Additionally, as part of the HPRA’s vigilance monitoring systems, reports of OHSS following the use of medicines to stimulate the ovaries in the context of ART may be received from different sources, including healthcare professionals working in this area. From 2013-2015, the HPRA received 26 reports of OHSS, all of which were received from ART facilities.
80 children born through surrogacy abroad since 2011
The Department of Foreign Affairs and Trade is aware of over 80 children born abroad as a result of surrogacy arrangements for Irish parents since 2011, some three-quarters of whom were born in India, a Department spokesperson has told the Medical Independent (MI).
This figure was determined through requests for emergency travel documents, said the Department. In late 2015, Indian authorities instructed its clinics to stop accepting overseas clients for commercial surrogacy services.
In 2011, an interdepartmental group was set up in Ireland to examine surrogacy matters.
In 2012, following the group’s consultations and on foot of a Government decision, the Department of Justice and Equality published guidelines on citizenship, parentage, guardianship and travel document issues in relation to children born as a result of surrogacy arrangements entered into outside the State, where it is intended that the child and the intending parents reside in the State.
In February 2015, the Minister for Health received Government approval to draft a General Scheme of legislative provisions dealing with a range of aspects relating to AHR, including surrogacy. The proposals will ban commercial surrogacy in Ireland, but reimbursement of “reasonable expenses” will be permitted. However, the law’s possible impact on overseas surrogacy is not yet clarified.
Last July, the Department’s Chief Bioethics Officer Dr Siobhan O’Sullivan travelled to India for a study visit. This was in conjunction with colleagues from the Department of Foreign Affairs.
“The purpose of the visit was to share information and perspectives with various interlocutors — officials, NGOs, other diplomatic missions and doctors, for example — on issues relating to surrogacy. The visit was very useful and its learnings will feed into the drafting of the legislation dealing with assisted human reproduction,” according to the Department of Health.
In September 2015, Dr O’Sullivan participated in a meeting on surrogacy issues in London with colleagues from the British Department of Health.
Meanwhile, the Department said that when drafting the General Scheme for the wider legislation on AHR, it will ensure that there is consistency with the Children and Family Relationships Act 2015.
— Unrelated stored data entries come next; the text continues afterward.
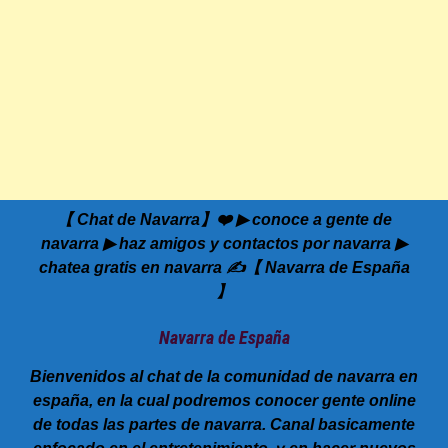
【 Chat de Navarra】❤️ ▶ conoce a gente de
navarra ▶ haz amigos y contactos por navarra ▶
chatea gratis en navarra ✍️【 Navarra de España
】
Navarra de España
Bienvenidos al chat de la comunidad de navarra en
españa, en la cual podremos conocer gente online
de todas las partes de navarra. Canal basicamente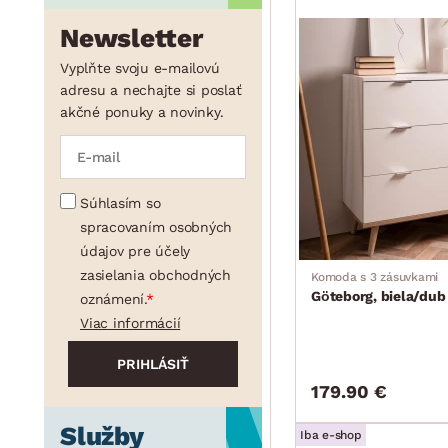
Newsletter
Vyplňte svoju e-mailovú
adresu a nechajte si poslať
akčné ponuky a novinky.
Súhlasím so
spracovaním osobných
údajov pre účely
zasielania obchodných
Komoda s 3 zásuvkami
Göteborg, biela/du
oznámení.
Viac informácií
179.90 €
Služby
Iba e-shop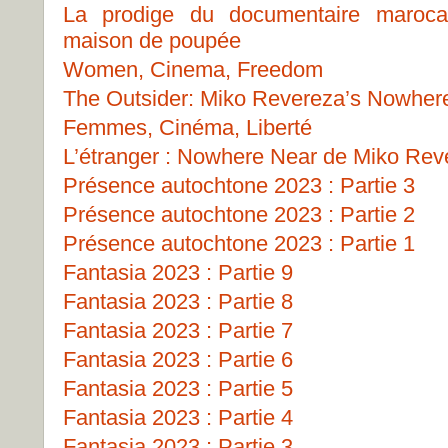
La prodige du documentaire marocai
maison de poupée
Women, Cinema, Freedom
The Outsider: Miko Revereza’s Nowher
Femmes, Cinéma, Liberté
L’étranger : Nowhere Near de Miko Rev
Présence autochtone 2023 : Partie 3
Présence autochtone 2023 : Partie 2
Présence autochtone 2023 : Partie 1
Fantasia 2023 : Partie 9
Fantasia 2023 : Partie 8
Fantasia 2023 : Partie 7
Fantasia 2023 : Partie 6
Fantasia 2023 : Partie 5
Fantasia 2023 : Partie 4
Fantasia 2023 : Partie 3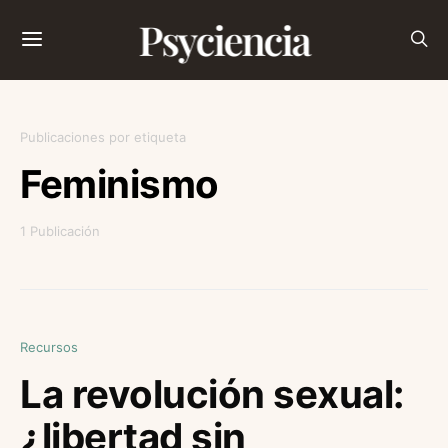
Psyciencia
Publicaciones por etiqueta
Feminismo
1 Publicación
Recursos
La revolución sexual:
¿libertad sin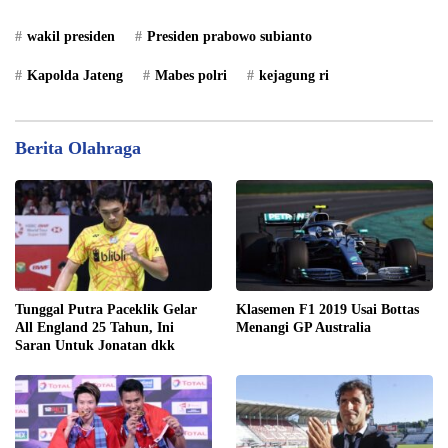
wakil presiden
Presiden prabowo subianto
Kapolda Jateng
Mabes polri
kejagung ri
Berita Olahraga
Tunggal Putra Paceklik Gelar
Klasemen F1 2019 Usai Bottas
All England 25 Tahun, Ini
Menangi GP Australia
Saran Untuk Jonatan dkk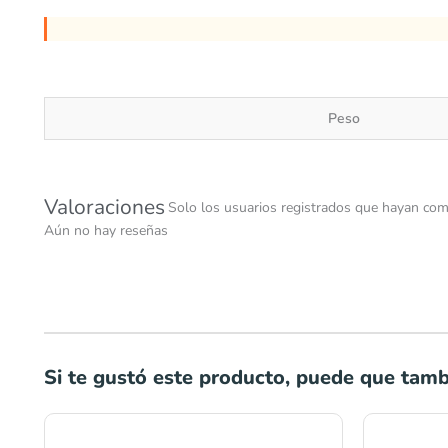
Peso
Valoraciones
Solo los usuarios registrados que hayan com
Aún no hay reseñas
Si te gustó este producto, puede que tambi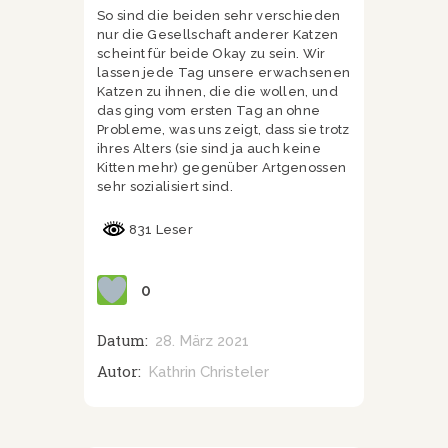
So sind die beiden sehr verschieden
nur die Gesellschaft anderer Katzen
scheint für beide Okay zu sein. Wir
lassen jede Tag unsere erwachsenen
Katzen zu ihnen, die die wollen, und
das ging vom ersten Tag an ohne
Probleme, was uns zeigt, dass sie trotz
ihres Alters (sie sind ja auch keine
Kitten mehr) gegenüber Artgenossen
sehr sozialisiert sind.
831 Leser
0
Datum:
28. März 2021
Autor:
Kathrin Christeler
Under the latter legislation, only gametes (sperm/eggs) for which there is identifiable information available will be permitted to be used in an AHR procedure within the State.
This information will be entered on the National Donor-Conceived Person Register. The Act allows for the use of anonymous gametes for a period of three years following this part of the Act coming into operation, where the couple/woman already have an existing child born as a result of using a gamete from the same donor.
The Register will not be publicly searchable and only the donor-conceived person will be entitled to access information. “Other persons may request information under section 36 or 37, but the information requested can be released only where the donor-conceived person does not object,” stated the Department.
Parts 2 and 3 of the Act will not commence for a minimum of one year following its enactment in April 2015.
The IFS has expressed a number of concerns over the legislation.